There is also a huge gap between the literature on information criteria and the rest of statistics and applied data analysis. People tend to learn about AIC and BIC through certain standard sources, sources mostly pertaining to their initial derivation, or that follow the same line of reasoning. But there's other literature that derives AIC and BIC through other means, or approach them from other perspectives, and that literature tends to get ignored. As a result there's a lot of misleading statements that are made about each, even from talented individuals (e.g., that the rationale for BIC depends on Bayesianism, or that there is a true model under consideration), and a lot of advances in the area are totally ignored. It's like there's two literatures, one attended to by people who are interested in information criteria, and another by people that "just want to understand AIC and BIC." It's confusing to me really, because I generally see some kind of trickle-down in other areas of statistics, but with information criteria, it's like there's an enormous gap.
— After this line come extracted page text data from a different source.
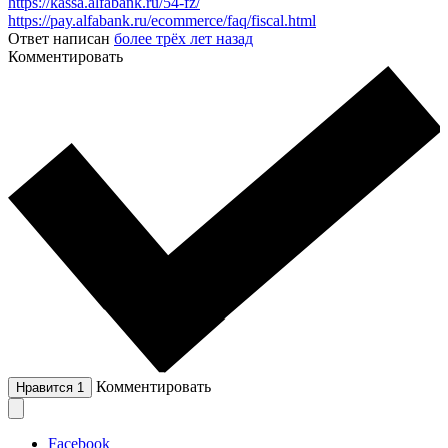
https://kassa.alfabank.ru/54-fz/
https://pay.alfabank.ru/ecommerce/faq/fiscal.html
Ответ написан
более трёх лет назад
Комментировать
Комментировать
Нравится
1
Facebook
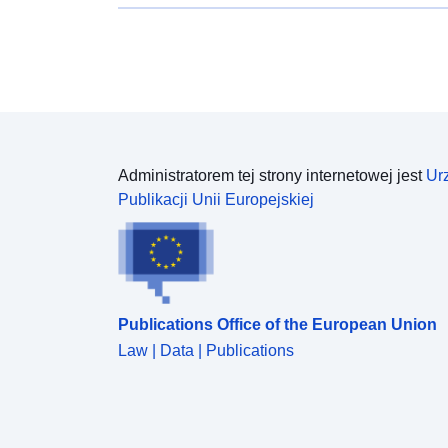
Administratorem tej strony internetowej jest
Ur
Publikacji Unii Europejskiej
Publications Office of the European Union
Law | Data | Publications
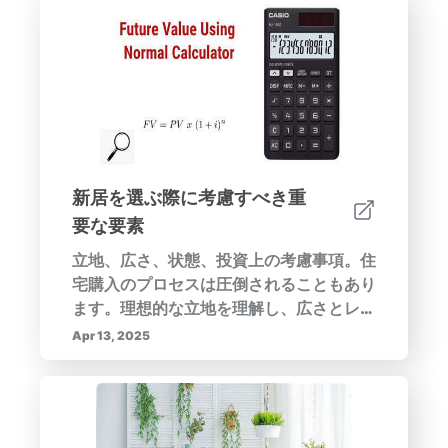
活用まで、雰囲気を高め、ウェルビーイン
グを促進し、調和のとれた生活環境を作る
ための戦略を学びます。---このガイドで
は、小さなアパートにおけるエネルギーの
流れの重要な側面を探り、快適さと効率を
最大化する方法に焦点を当てます。エネル
ギーの動態を理解する重要性、色や照明の
役割、効果的な家具配置について学びま
新居を選ぶ際に考慮すべき重
す。また、自然の要素、技術、パーソナラ
要な要素
イズが温かく招かれる空間を作る上での重
要性も強調します。整理整頓とレイアウト
立地、広さ、状態、投資上の考慮事項。住
の最適化が光と動きを高める方法や、落ち
宅購入のプロセスは圧倒されることもあり
着いたカラーパレットと意図的な装飾の選
ます。理想的な立地を理解し、広さとレイ
択が前向きな雰囲気を促進する方法を発見
アウトを評価し、物件の状態と将来の投資
Apr 13, 2025
してください。これらの戦略を実施するこ
可能性を評価する際には、慎重な判断が必
とで、調和のとれた活気あふれる環境での
要です。
生活体験を向上させましょう。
AIC is controlled by the number of parameters and the quality of fit, but it is known in theory, as well as in practice that for many models, for example, neural networks, linear regression with additive iid Gaussian noise, the norm of the parameters matter more for prediction accuracy than the sheer number of parameters.
Not claiming that CV is the best model selection criteria, just listing out a few pluses for CV. The last word on model selection is yet to be spoken. It goes right to one of the core questions about model fitting and prediction.
How do you feel about stuff like the DIC and WAIC for machine learning and other "predictive" modeling?
About DIC and WAIC, etc. ... that's a huge topic for me.
There's a relatively well-cited result that shows that you can arbitrarily choose any penalty in an information criterion (i.e., penalty in the form -logL + penalty), as long as it meets certain weak conditions, and it will eventually work with big enough samples. So the issues of most importance are usually how selection accuracy increases with sample size, not its asymptotic performance. The leads to a certain hesitancy for me in terms of why I should pay attention to any particular IC.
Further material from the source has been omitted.